8. Continues to learn – Good leaders are always learning and implementing those learnings into the betterment of the organization. That could be through reading, conferences, Web-based learnings or through other leaders, but also through people who report to the leader.
Able to teach (1 Timothy 3: 2). There is a strong link between teaching and leading (1 Timothy 5: 17 & 1 Thessalonians 5: 12 where individually applied and corrective teaching is embraced in ‘admonishing’). Christian leaders must invest time and energy in learning so that they can teach; learning is as much a heart activity as a head activity
9. Remains accessible, approachable and accountable to others – Good leaders don’t isolate themselves from people regardless of the amount of responsibility or power he or she attains. Good leaders willingly seek the input of other people into their professional and personal lives.
Above reproach (1 Timothy 3: 2, Titus 1: 6). Someone whose exemplary life attracts people to Jesus. Just the sort of person that was chosen by the early church (Acts 6: 3); people who were of good reputation and therefore trustworthy.
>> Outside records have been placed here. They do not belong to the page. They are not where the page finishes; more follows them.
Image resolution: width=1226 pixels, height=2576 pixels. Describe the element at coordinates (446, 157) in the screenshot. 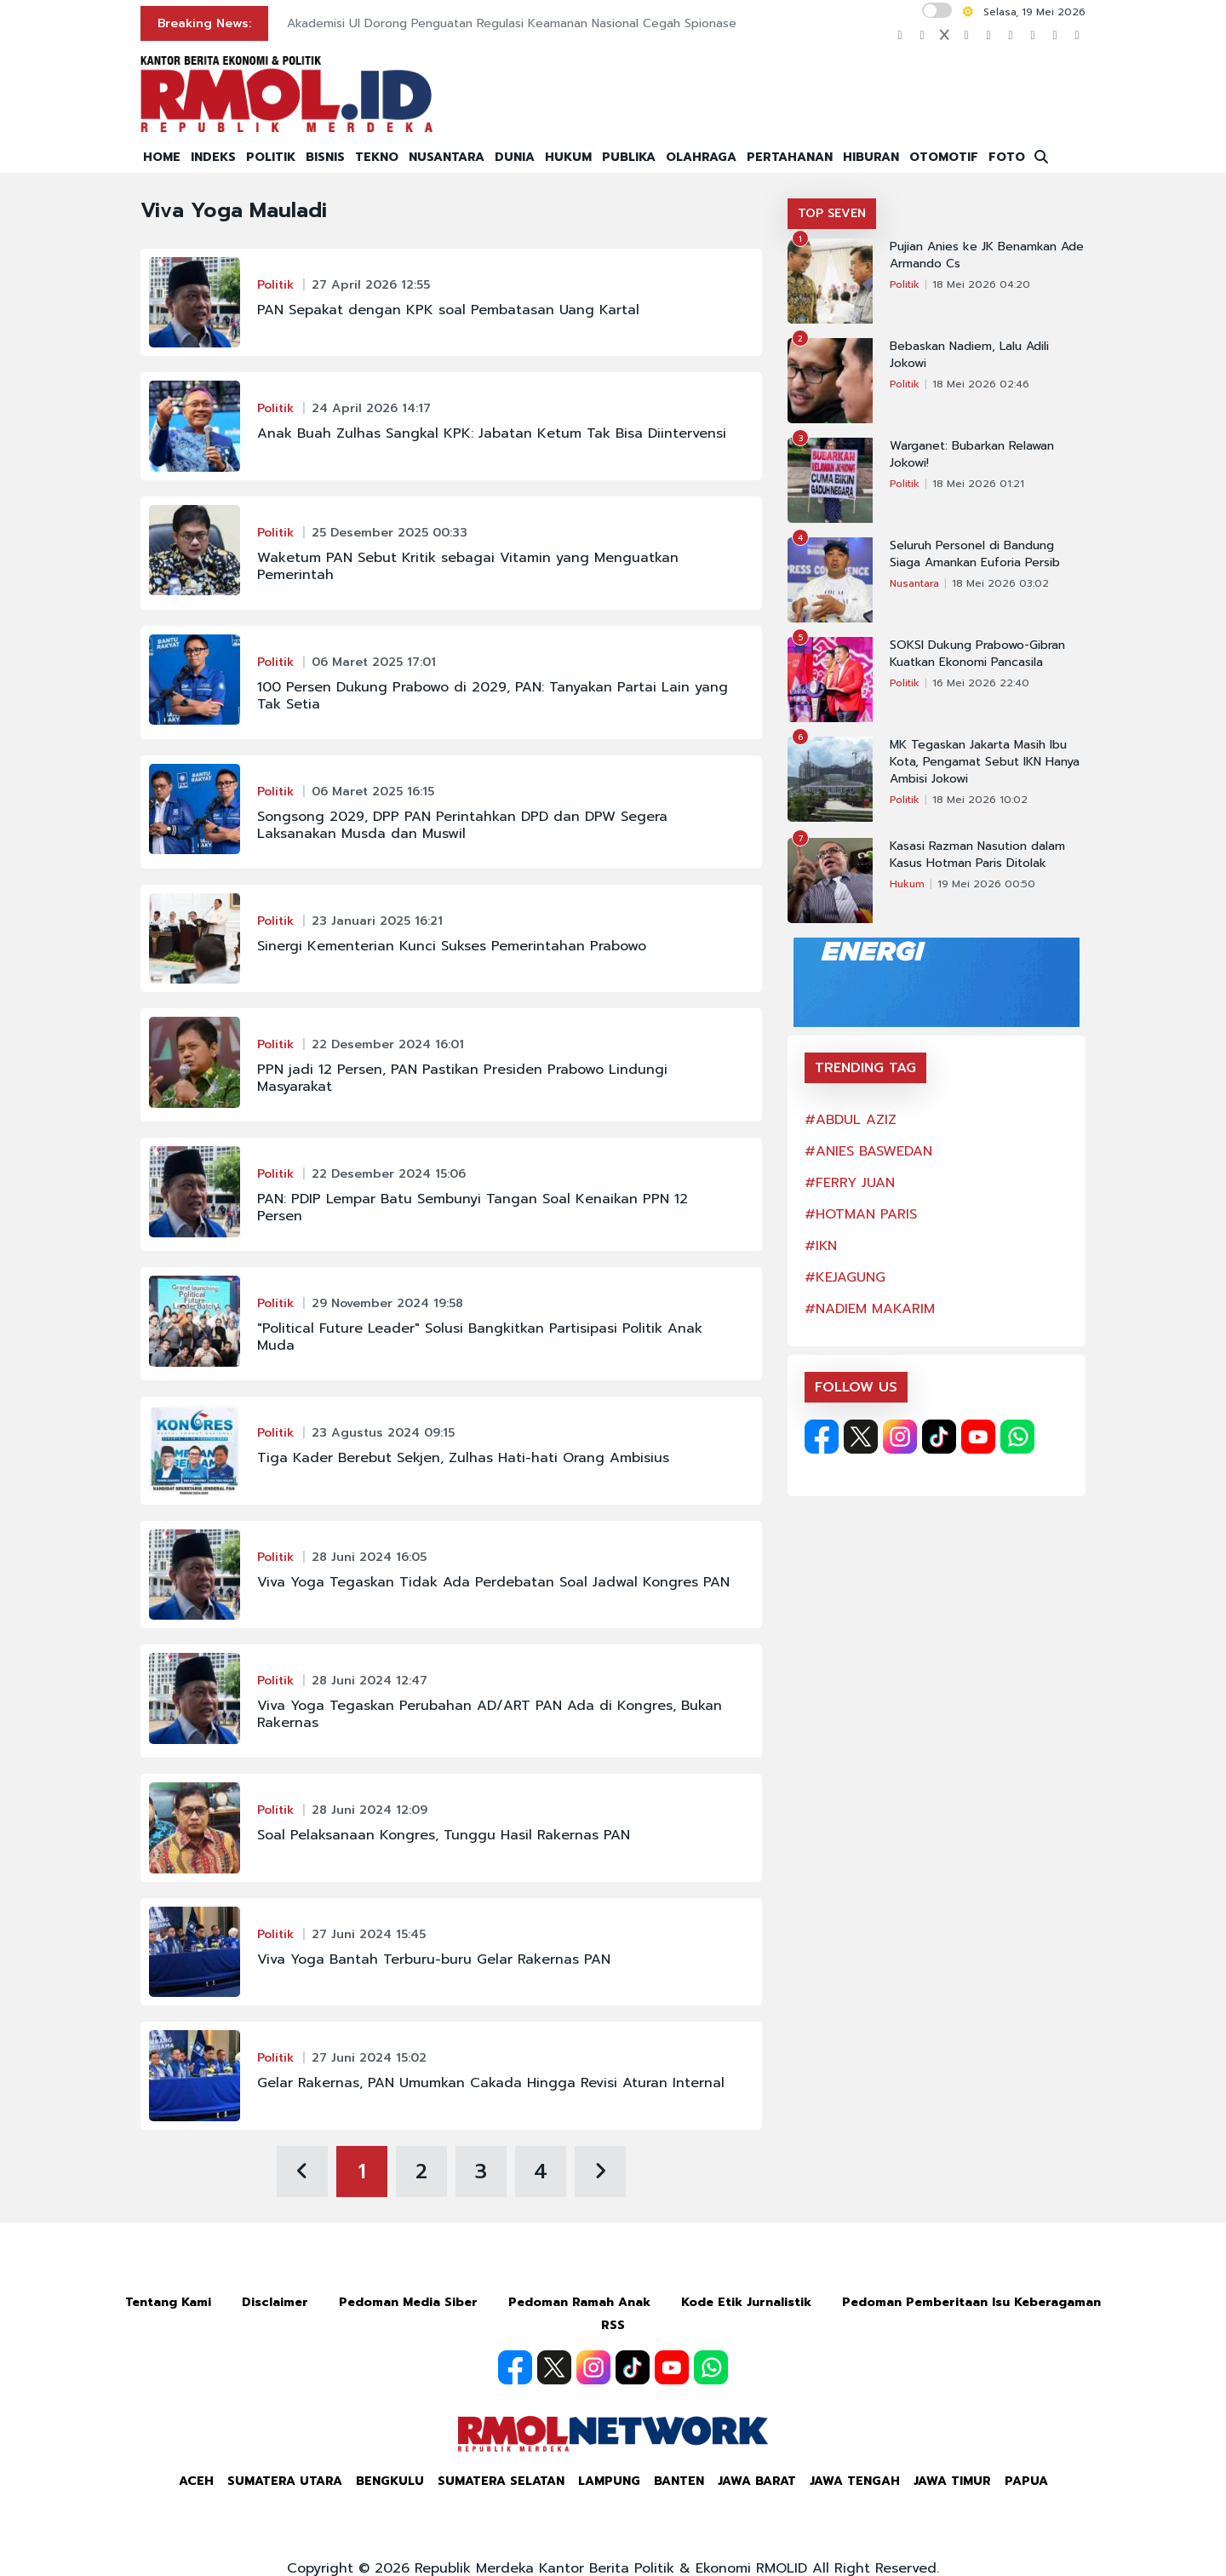

I see `NUSANTARA` at that location.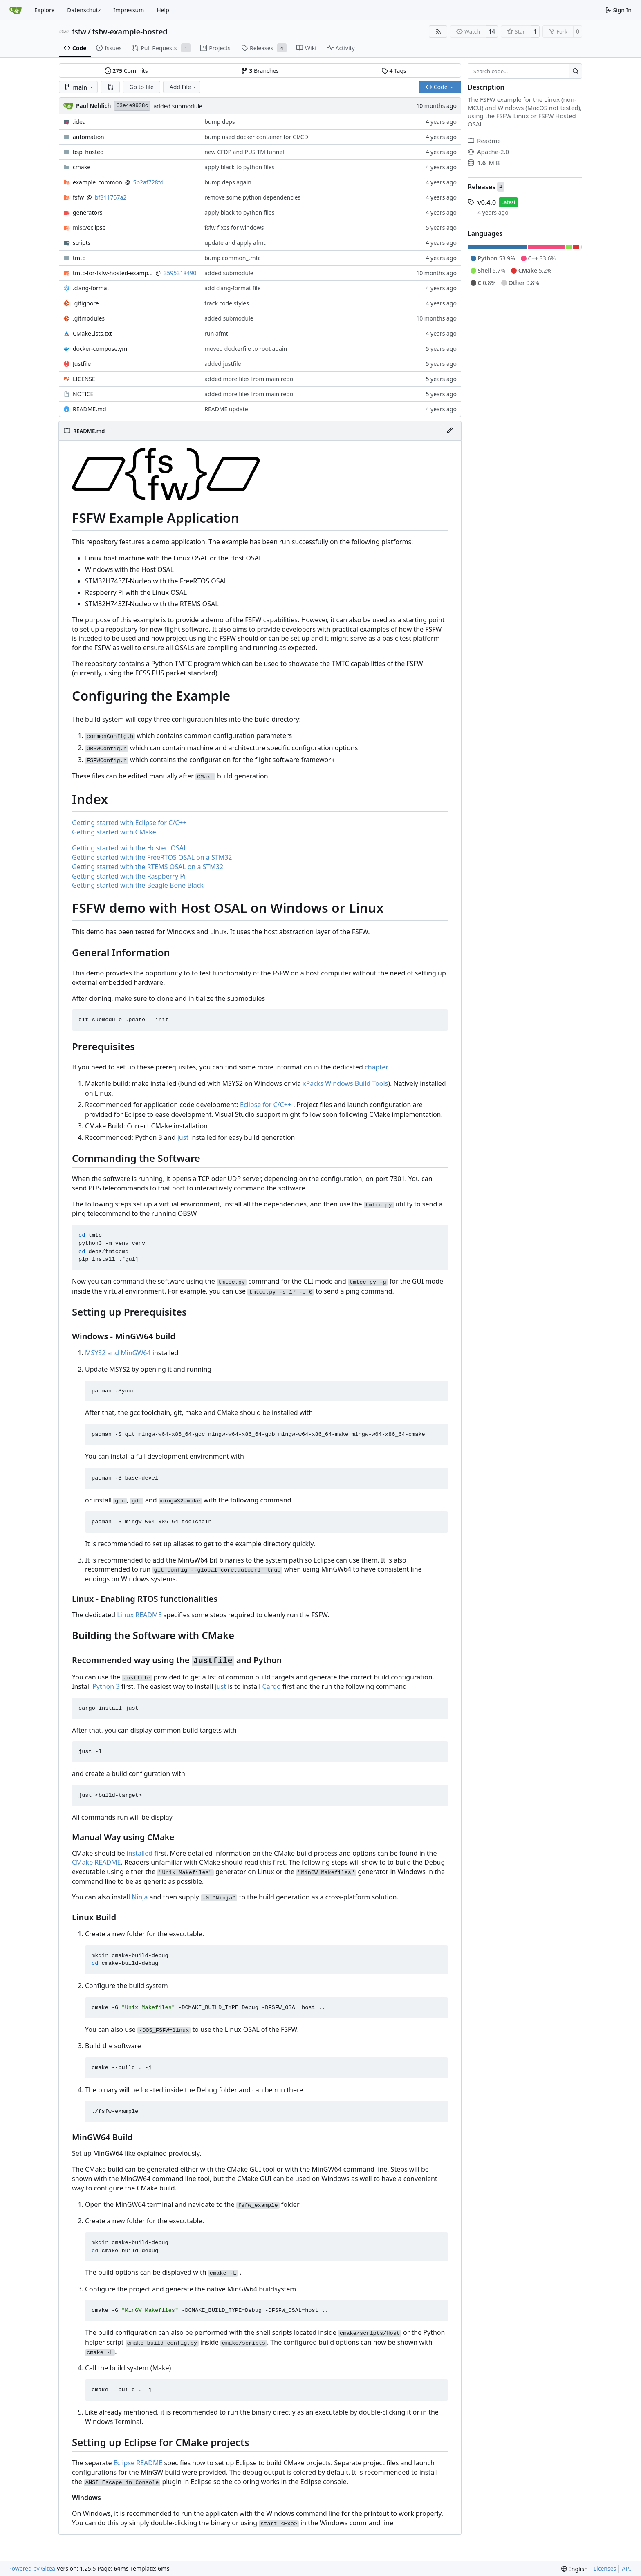 The width and height of the screenshot is (641, 2576). What do you see at coordinates (82, 364) in the screenshot?
I see `Justfile` at bounding box center [82, 364].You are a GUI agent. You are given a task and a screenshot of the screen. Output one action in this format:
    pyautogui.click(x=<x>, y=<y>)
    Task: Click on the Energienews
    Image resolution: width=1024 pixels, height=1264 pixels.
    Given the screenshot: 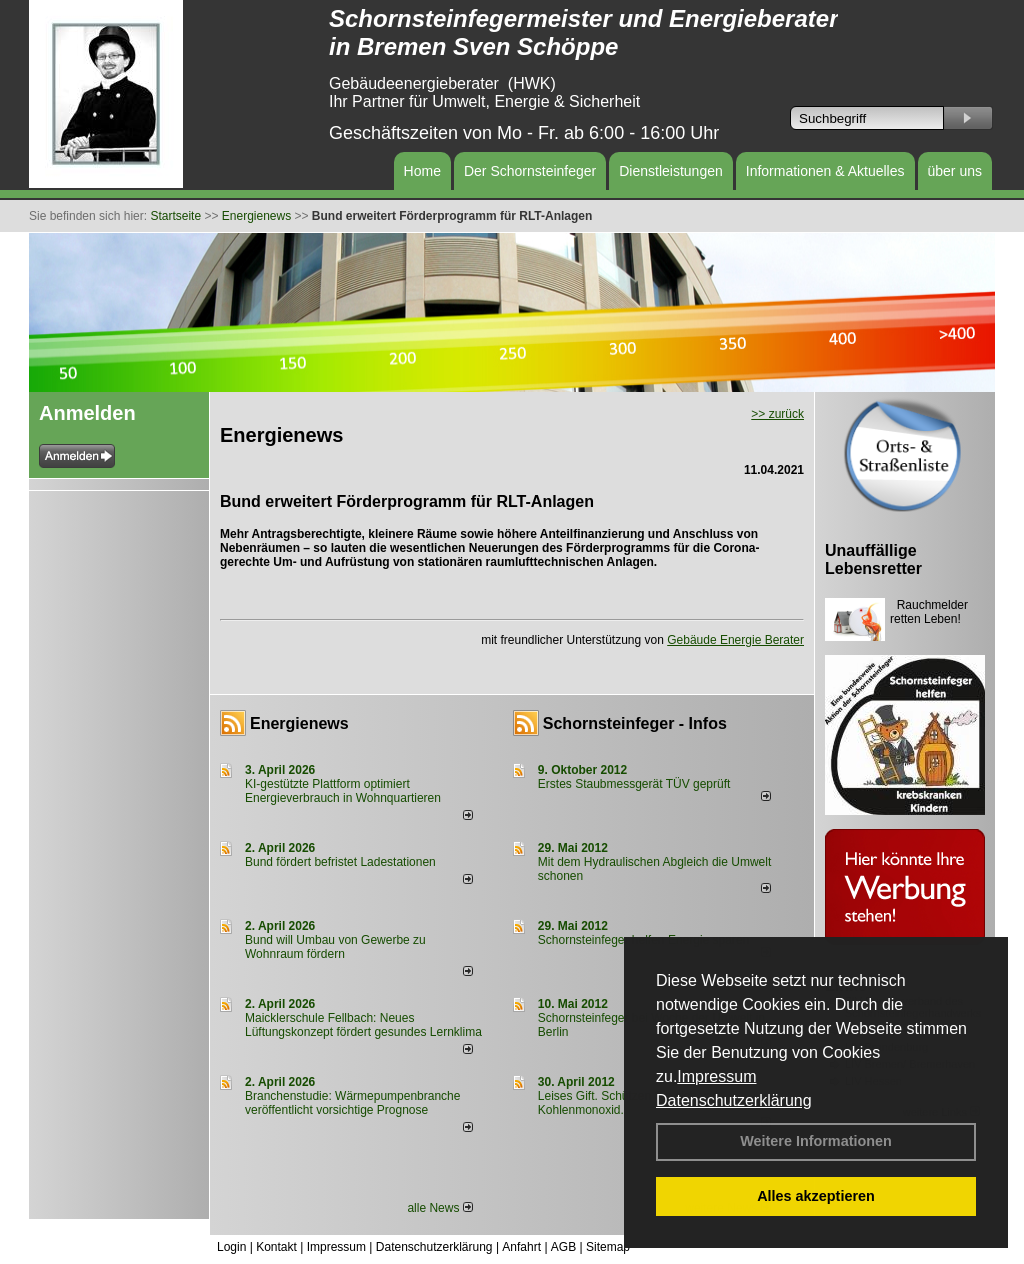 What is the action you would take?
    pyautogui.click(x=299, y=723)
Temperate (1 Timothy 3: 2). This is less a matter of moderation or lack of selfindulgence but more that of having a clear perspective. Walking in the Light of God, rather than the darkness of men, gives a wholly different perspective on matters which to the world are of vital importance, eg: the Christian leader should be led and influenced by those things on which God places high priority.
10. Is visionary: thinks for the organization beyond today – Good leaders are always thinking beyond today. “What’s next?” is a common question asked by good leaders, knowing that someone must continually encourage change, growth and strategic thinking for an organization to remain healthy.
What Christian leadership qualities do you admire the most?